The answer is in your welcome email  you need to add your TTOC banner to your signature then post in the new members thread


----------



## Jay.S

I haven't recieved a email yet .

I paid through PayPal if that makes any difference.


----------



## Wallsendmag

Jay.S said:


> I haven't recieved a email yet .
> 
> I paid through PayPal if that makes any difference.

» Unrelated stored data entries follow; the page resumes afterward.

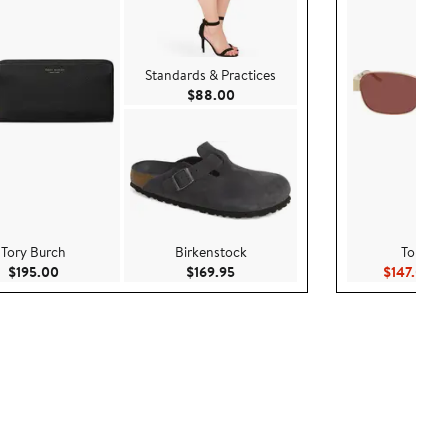
Standards & Practices
Current Price $88.00
$88.00
Tory Burch
Birkenstock
Tory Bu
Current Price $195.00
Current Price $169.95
Cu
$195.00
$169.95
$147.00
$2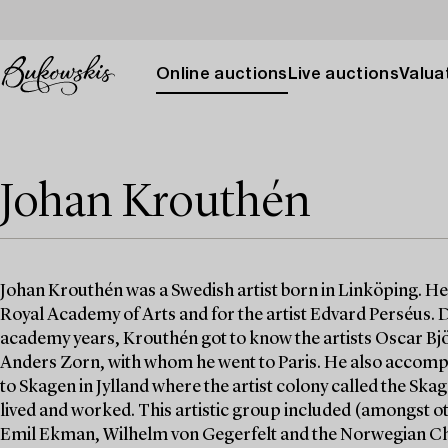
Online auctions
Live auctions
Valuat
Johan Krouthén
Johan Krouthén was a Swedish artist born in Linköping. He 
Royal Academy of Arts and for the artist Edvard Perséus. 
academy years, Krouthén got to know the artists Oscar Bj
Anders Zorn, with whom he went to Paris. He also accom
to Skagen in Jylland where the artist colony called the Ska
lived and worked. This artistic group included (amongst 
Emil Ekman, Wilhelm von Gegerfelt and the Norwegian Ch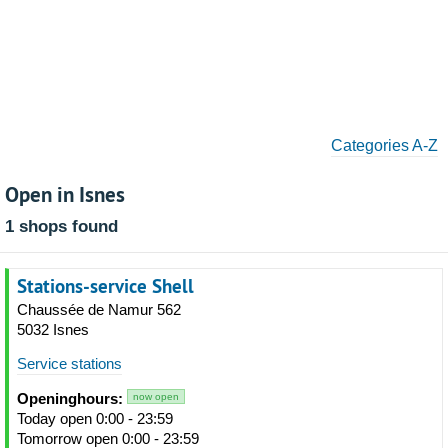
Categories A-Z
Open in Isnes
1 shops found
Stations-service Shell
Chaussée de Namur 562
5032 Isnes
Service stations
Openinghours:
now open
Today open 0:00 - 23:59
Tomorrow open 0:00 - 23:59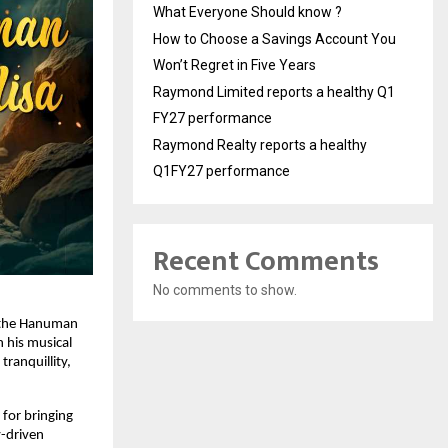
What Everyone Should know ?
How to Choose a Savings Account You
Won’t Regret in Five Years
Raymond Limited reports a healthy Q1
FY27 performance
Raymond Realty reports a healthy
Q1FY27 performance
Recent Comments
No comments to show.
 the Hanuman 
 his musical 
ranquillity, 
for bringing 
-driven 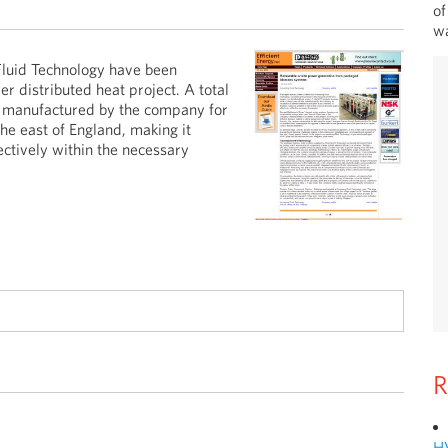
of
wa
luid Technology have been
er distributed heat project. A total
e manufactured by the company for
he east of England, making it
ectively within the necessary
R
H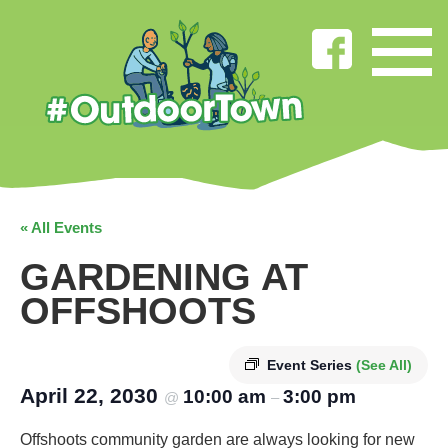
« All Events
GARDENING AT
OFFSHOOTS
Event Series
(See All)
April 22, 2030
10:00 am
3:00 pm
@
–
Offshoots community garden are always looking for new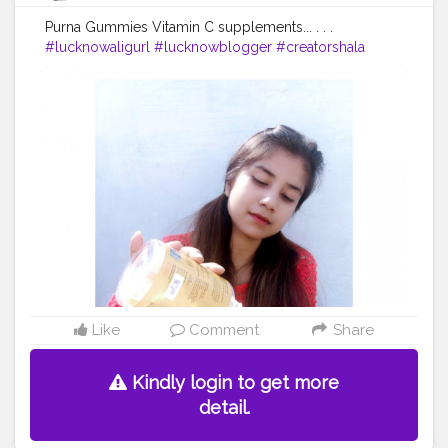
Purna Gummies Vitamin C supplements... . . .
#lucknowaligurl
#lucknowblogger
#creatorshala
#creatorshalablogger
#campuscreator
Like
Comment
Share
Kindly login to get more
detail.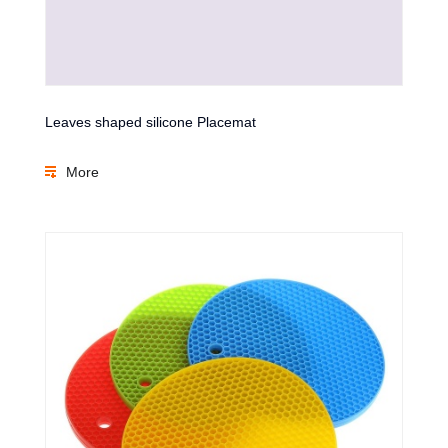
Leaves shaped silicone Placemat
More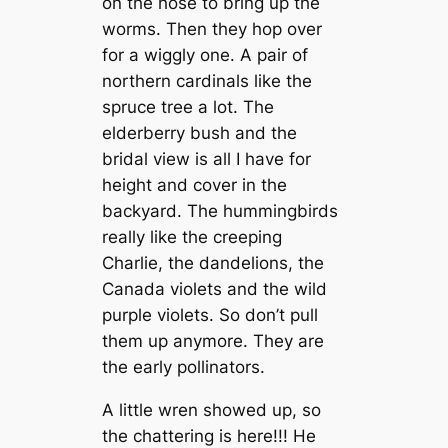
on the hose to bring up the
worms. Then they hop over
for a wiggly one. A pair of
northern cardinals like the
spruce tree a lot. The
elderberry bush and the
bridal view is all I have for
height and cover in the
backyard. The hummingbirds
really like the creeping
Charlie, the dandelions, the
Canada violets and the wild
purple violets. So don’t pull
them up anymore. They are
the early pollinators.
A little wren showed up, so
the chattering is here!!! He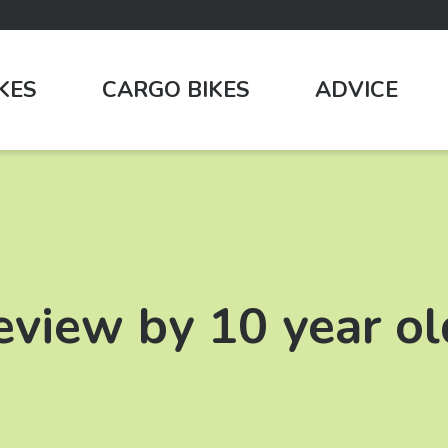
IKES
CARGO BIKES
ADVICE
review by 10 year ol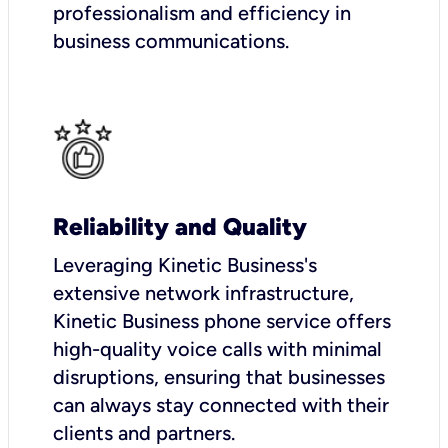
professionalism and efficiency in
business communications.
Reliability and Quality
Leveraging Kinetic Business's
extensive network infrastructure,
Kinetic Business phone service offers
high-quality voice calls with minimal
disruptions, ensuring that businesses
can always stay connected with their
clients and partners.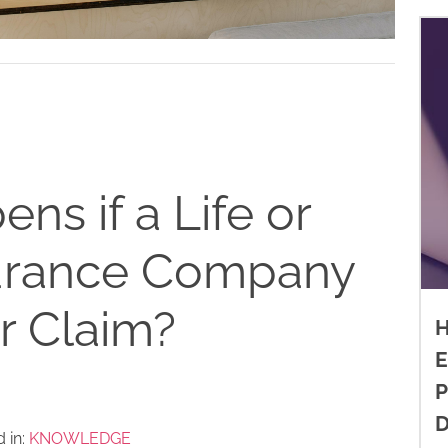
s if a Life or
surance Company
r Claim?
H
E
P
D
 in:
KNOWLEDGE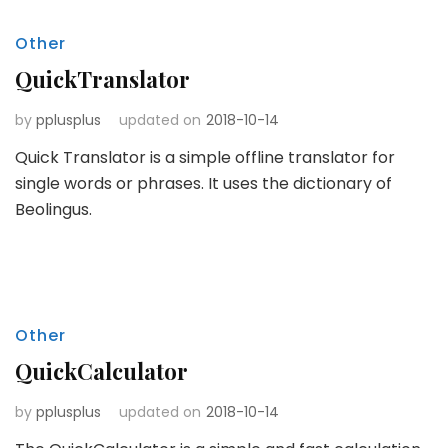
Other
QuickTranslator
by
pplusplus
updated on
2018-10-14
Quick Translator is a simple offline translator for
single words or phrases. It uses the dictionary of
Beolingus.
Other
QuickCalculator
by
pplusplus
updated on
2018-10-14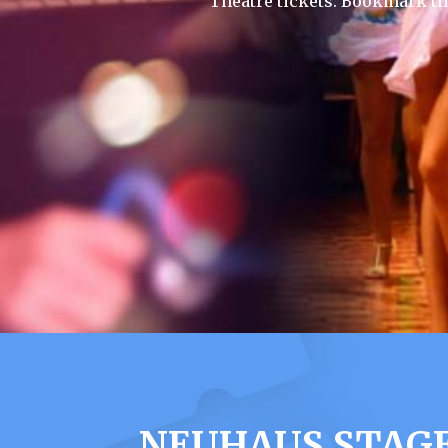
Theatre tickets. Bookmark th
NEUHAUS STAGE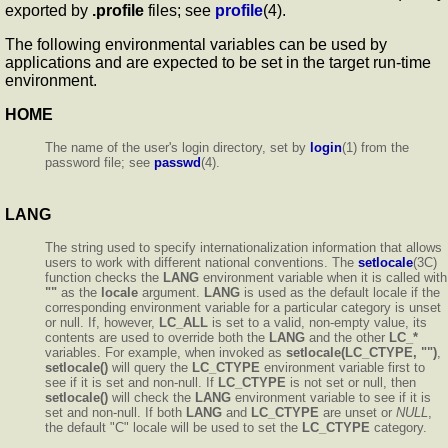
exported by
.profile
files; see
profile
(4).
The following environmental variables can be used by
applications and are expected to be set in the target run-time
environment.
HOME
The name of the user's login directory, set by
login
(1) from the
password file; see
passwd
(4).
LANG
The string used to specify internationalization information that allows
users to work with different national conventions. The
setlocale
(3C)
function checks the
LANG
environment variable when it is called with
""
as the
locale
argument.
LANG
is used as the default locale if the
corresponding environment variable for a particular category is unset
or null. If, however,
LC_ALL
is set to a valid, non-empty value, its
contents are used to override both the
LANG
and the other
LC_*
variables. For example, when invoked as
setlocale(LC_CTYPE, "")
,
setlocale()
will query the
LC_CTYPE
environment variable first to
see if it is set and non-null. If
LC_CTYPE
is not set or null, then
setlocale()
will check the
LANG
environment variable to see if it is
set and non-null. If both
LANG
and
LC_CTYPE
are unset or
NULL
,
the default "C" locale will be used to set the
LC_CTYPE
category.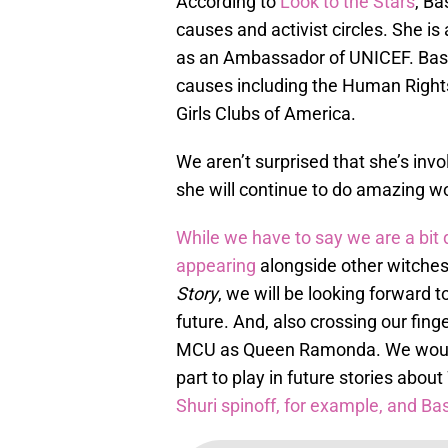
According to
Look to the Stars
, Ba
causes and activist circles. She is
as an Ambassador of UNICEF. Basse
causes including the Human Right
Girls Clubs of America.
We aren’t surprised that she’s inv
she will continue to do amazing wo
While we have to say we are a bit 
appearing
alongside other witche
Story
, we will be looking forward 
future. And, also crossing our fin
MCU as Queen Ramonda. We wouldn
part to play in future stories abo
Shuri spinoff, for example, and Ba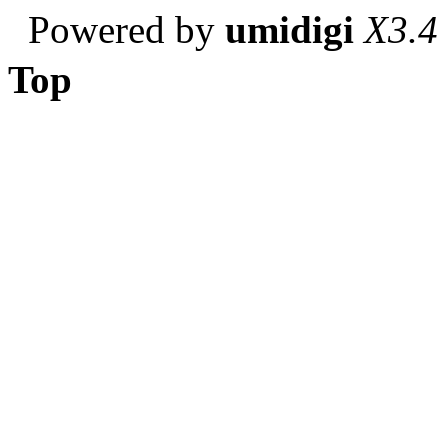
Powered by
umidigi
X3.4
Top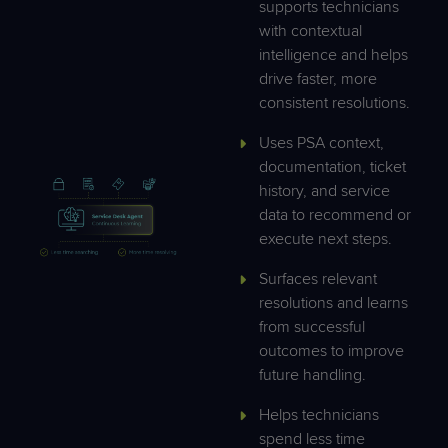
supports technicians
with contextual
intelligence and helps
drive faster, more
consistent resolutions.
Uses PSA context,
documentation, ticket
history, and service
data to recommend or
execute next steps.
Surfaces relevant
resolutions and learns
from successful
outcomes to improve
future handling.
Helps technicians
spend less time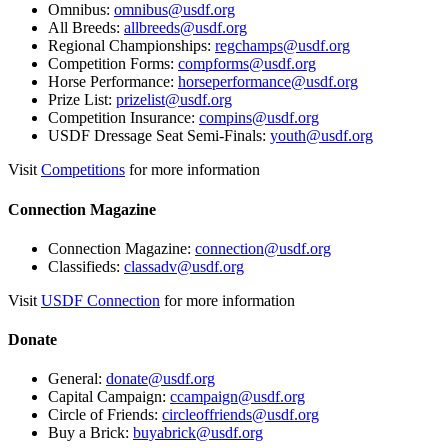
Omnibus:
omnibus@usdf.org
All Breeds:
allbreeds@usdf.org
Regional Championships:
regchamps@usdf.org
Competition Forms:
compforms@usdf.org
Horse Performance:
horseperformance@usdf.org
Prize List:
prizelist@usdf.org
Competition Insurance:
compins@usdf.org
USDF Dressage Seat Semi-Finals:
youth@usdf.org
Visit
Competitions
for more information
Connection Magazine
Connection Magazine:
connection@usdf.org
Classifieds:
classadv@usdf.org
Visit
USDF Connection
for more information
Donate
General:
donate@usdf.org
Capital Campaign:
ccampaign@usdf.org
Circle of Friends:
circleoffriends@usdf.org
Buy a Brick:
buyabrick@usdf.org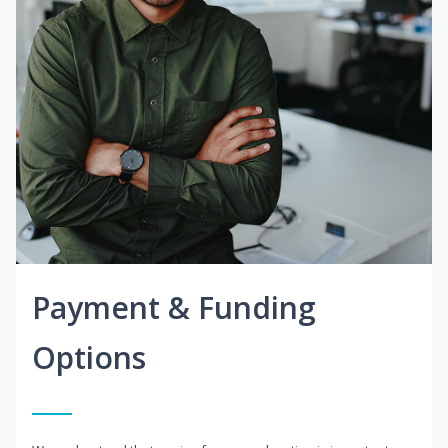
Payment & Funding
Options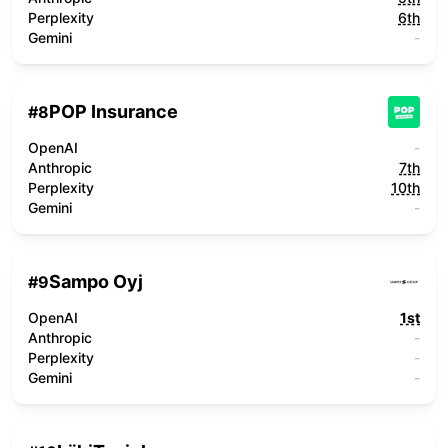
Perplexity
6th
Gemini
-
POP Insurance
#
8
OpenAI
-
Anthropic
7th
Perplexity
10th
Gemini
-
Sampo Oyj
#
9
OpenAI
1st
Anthropic
-
Perplexity
-
Gemini
-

Seems we have an email problem , just sent it to you again


----------



## Idun

What is the normal expected time to receive membership email? Paid/joined using Paypal early this morning. No panic just wondered.

Thanks


----------



## Hoggy

Hi Idun, You should have received an Email with membership No. but the TTOC Membership Commitee is on/going on holiday, so you may have to wait at least 7 days.
Hoggy.


----------



## Idun

Hoggy said:


> Hi Idun, You should have received an Email with membership No. but the TTOC Membership Commitee is on/going on holiday, so you may have to wait at least 7 days.
> Hoggy.


Thanks Hoggy, I'll wait


----------



## Gazzer

Idun said:


> Hoggy said:
> 
> 
> 
> Hi Idun, You should have received an Email with membership No. but the TTOC Membership Commitee is on/going on holiday, so you may have to wait at least 7 days.
> Hoggy.
> 
> 
> 
> Thanks Hoggy, I'll wait
Click to expand...

ahhhhhhhhh a newbie that has an understanding nature!!! give him a chair and a cigar oh and put the kettle on and lets get him a brew. welcome Idun


----------



## Idun

Gazzer said:


> Idun said:
> 
> 
> 
> 
> 
> Hoggy said:
> 
> 
> 
> Hi Idun, You should have received an Email with membership No. but the TTOC Membership Commitee is on/going on holiday, so you may have to wait at least 7 days.
> Hoggy.
> 
> 
> 
> Thanks Hoggy, I'll wait
> 
> Click to expand...
> 
> ahhhhhhhhh a newbie that has an understanding nature!!! give him a chair and a cigar oh and put the kettle on and lets get him a brew. welcome Idun
Click to expand...

 :lol: forums such as this one would not exist if not for willing and enthusiastic volunteers - thanks
In the mean time I'll put me feet up and enjoy that brew.
Actually I'm still grinning cos I'm loving the car and its drive so much. Eyes wide open and fixed the first issue. ESP light on  so got the cabin nice and hot 25deg and it reset, good tip that one.

Hoggy - I'll reply to your PM when I can (like when I get my membership through). Lol.


----------



## MattyB

As a new Premium member can I opt to receive the quarterly publication in electronic format rather than by post please?


----------



## Wallsendmag

MattyB said:


> As a new Premium member can I opt to receive the quarterly publication in electronic format rather than by post please?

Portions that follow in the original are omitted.